%%

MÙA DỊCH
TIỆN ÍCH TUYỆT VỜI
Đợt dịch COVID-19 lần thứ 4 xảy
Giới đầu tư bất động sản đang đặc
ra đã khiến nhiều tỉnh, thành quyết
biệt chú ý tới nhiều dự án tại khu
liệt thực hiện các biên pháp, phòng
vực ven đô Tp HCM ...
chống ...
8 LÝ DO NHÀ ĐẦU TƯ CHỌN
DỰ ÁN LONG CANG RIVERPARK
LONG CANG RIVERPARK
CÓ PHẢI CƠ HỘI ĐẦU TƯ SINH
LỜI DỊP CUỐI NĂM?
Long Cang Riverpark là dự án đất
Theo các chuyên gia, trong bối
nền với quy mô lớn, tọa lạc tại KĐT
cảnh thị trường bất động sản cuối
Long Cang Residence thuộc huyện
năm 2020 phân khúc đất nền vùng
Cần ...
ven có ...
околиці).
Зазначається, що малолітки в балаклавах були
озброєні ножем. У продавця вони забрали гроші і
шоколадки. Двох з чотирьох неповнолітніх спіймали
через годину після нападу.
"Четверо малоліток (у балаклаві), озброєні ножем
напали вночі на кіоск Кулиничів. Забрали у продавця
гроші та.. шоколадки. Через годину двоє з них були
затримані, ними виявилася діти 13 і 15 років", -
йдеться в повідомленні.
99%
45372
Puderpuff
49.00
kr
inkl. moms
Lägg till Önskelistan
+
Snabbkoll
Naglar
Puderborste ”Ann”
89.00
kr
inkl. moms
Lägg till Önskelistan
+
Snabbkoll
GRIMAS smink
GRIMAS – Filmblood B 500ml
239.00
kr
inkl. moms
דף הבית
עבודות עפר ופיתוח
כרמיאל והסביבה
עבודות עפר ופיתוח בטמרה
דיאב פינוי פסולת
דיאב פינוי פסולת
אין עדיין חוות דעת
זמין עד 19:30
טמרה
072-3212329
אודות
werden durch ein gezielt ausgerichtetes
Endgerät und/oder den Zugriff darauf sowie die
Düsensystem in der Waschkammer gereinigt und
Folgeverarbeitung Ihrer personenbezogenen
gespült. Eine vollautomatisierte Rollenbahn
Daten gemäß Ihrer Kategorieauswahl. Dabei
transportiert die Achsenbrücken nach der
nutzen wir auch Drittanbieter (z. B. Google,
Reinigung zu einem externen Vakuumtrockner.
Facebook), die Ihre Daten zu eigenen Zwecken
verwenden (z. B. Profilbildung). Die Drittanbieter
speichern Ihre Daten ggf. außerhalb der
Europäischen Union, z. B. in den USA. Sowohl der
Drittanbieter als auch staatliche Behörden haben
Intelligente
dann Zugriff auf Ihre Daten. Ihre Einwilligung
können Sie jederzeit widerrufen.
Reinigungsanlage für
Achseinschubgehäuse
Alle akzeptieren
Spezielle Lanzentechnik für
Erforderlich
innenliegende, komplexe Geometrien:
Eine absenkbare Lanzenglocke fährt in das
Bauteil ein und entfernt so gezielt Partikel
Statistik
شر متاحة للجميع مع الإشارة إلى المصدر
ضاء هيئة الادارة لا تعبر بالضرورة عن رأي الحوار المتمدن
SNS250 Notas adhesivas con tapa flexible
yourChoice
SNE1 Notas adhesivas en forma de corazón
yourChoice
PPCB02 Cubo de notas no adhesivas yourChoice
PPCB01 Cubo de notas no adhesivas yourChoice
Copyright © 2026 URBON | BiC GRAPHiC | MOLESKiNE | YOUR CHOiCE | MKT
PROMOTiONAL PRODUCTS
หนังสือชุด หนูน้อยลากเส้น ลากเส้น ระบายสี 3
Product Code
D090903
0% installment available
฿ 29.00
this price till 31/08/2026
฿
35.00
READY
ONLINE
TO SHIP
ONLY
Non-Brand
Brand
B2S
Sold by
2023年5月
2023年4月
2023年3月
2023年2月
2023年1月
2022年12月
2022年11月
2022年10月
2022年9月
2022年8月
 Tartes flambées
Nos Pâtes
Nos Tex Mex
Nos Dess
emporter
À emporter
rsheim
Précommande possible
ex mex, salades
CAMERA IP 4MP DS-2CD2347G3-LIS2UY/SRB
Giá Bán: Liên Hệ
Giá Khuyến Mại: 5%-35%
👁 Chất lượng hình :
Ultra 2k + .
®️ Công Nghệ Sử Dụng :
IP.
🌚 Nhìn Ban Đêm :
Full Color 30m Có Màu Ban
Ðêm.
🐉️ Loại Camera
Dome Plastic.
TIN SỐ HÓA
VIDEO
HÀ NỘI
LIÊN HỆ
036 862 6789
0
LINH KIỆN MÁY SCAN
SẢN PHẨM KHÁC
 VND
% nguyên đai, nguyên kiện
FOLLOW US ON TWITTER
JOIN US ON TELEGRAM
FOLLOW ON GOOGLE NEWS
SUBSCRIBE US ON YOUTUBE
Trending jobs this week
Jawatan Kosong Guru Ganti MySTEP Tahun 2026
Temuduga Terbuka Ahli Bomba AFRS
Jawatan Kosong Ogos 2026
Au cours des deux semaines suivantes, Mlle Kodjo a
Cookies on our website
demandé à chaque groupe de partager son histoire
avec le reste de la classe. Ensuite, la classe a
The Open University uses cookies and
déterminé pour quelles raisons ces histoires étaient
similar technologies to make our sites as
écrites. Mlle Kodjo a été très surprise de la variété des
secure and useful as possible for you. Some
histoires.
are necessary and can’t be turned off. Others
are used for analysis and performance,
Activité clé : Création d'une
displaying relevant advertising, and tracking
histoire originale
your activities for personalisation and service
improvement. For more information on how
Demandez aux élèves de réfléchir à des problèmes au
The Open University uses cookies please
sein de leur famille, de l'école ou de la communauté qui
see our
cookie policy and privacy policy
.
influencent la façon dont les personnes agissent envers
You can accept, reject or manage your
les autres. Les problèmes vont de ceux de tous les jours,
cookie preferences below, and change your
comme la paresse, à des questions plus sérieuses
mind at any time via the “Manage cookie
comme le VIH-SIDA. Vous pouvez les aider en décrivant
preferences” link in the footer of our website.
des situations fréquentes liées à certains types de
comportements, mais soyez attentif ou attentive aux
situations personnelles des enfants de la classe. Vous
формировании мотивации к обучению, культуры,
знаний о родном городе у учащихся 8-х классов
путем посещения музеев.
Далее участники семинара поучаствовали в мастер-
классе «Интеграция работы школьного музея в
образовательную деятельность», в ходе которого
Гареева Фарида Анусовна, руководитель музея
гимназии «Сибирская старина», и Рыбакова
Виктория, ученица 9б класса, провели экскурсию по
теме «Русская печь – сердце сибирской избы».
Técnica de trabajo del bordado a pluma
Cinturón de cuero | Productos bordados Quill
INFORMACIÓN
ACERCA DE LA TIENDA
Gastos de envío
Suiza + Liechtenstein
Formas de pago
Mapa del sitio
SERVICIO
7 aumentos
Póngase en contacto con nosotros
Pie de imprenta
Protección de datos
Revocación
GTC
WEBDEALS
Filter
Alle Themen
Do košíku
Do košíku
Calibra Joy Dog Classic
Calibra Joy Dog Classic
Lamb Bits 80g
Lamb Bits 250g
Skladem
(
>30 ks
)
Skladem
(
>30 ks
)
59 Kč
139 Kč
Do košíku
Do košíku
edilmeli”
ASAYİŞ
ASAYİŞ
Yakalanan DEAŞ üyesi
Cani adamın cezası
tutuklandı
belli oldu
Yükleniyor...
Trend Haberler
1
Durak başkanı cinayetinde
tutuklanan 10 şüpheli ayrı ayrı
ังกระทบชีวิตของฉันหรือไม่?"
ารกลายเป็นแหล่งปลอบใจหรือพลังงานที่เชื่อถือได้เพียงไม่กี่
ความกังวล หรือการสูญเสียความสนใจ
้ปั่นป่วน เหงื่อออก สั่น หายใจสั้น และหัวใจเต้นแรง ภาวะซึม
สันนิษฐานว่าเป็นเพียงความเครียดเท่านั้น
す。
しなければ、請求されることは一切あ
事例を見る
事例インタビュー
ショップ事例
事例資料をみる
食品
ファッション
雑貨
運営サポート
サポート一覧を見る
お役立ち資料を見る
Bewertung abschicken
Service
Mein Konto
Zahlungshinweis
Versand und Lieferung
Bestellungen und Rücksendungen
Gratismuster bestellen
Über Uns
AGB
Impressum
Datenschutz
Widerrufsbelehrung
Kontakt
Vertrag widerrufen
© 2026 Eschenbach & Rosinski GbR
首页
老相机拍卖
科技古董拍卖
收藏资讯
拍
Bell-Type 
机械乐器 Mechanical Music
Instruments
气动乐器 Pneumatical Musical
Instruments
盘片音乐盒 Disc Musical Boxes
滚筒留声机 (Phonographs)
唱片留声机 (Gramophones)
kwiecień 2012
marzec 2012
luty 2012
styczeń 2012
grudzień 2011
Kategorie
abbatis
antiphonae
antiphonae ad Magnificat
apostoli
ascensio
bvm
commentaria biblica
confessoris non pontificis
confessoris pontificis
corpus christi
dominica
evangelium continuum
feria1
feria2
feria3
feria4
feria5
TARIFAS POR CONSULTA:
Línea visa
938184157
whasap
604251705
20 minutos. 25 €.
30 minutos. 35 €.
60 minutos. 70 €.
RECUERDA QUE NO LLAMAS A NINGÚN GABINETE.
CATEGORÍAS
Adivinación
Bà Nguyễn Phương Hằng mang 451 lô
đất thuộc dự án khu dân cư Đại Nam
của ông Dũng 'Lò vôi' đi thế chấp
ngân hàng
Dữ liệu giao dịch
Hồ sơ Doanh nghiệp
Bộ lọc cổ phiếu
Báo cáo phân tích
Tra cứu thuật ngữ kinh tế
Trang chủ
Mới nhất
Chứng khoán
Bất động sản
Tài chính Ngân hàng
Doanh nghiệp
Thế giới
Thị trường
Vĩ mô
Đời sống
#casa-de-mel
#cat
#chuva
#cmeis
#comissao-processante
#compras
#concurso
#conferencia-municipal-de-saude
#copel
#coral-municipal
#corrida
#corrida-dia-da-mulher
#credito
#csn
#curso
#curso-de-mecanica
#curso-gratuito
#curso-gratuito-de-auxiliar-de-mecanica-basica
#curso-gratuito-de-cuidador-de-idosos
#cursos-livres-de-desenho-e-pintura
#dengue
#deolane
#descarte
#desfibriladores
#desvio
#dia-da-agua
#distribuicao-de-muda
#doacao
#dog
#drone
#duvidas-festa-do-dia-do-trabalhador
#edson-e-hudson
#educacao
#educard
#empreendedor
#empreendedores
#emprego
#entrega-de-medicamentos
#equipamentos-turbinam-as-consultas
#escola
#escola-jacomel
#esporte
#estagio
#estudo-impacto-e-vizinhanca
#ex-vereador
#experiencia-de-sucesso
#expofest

%%

■ **Assignment**: Across the data, count every line where the string "продавця" turns up, then write only that count.

■ **Result**: 2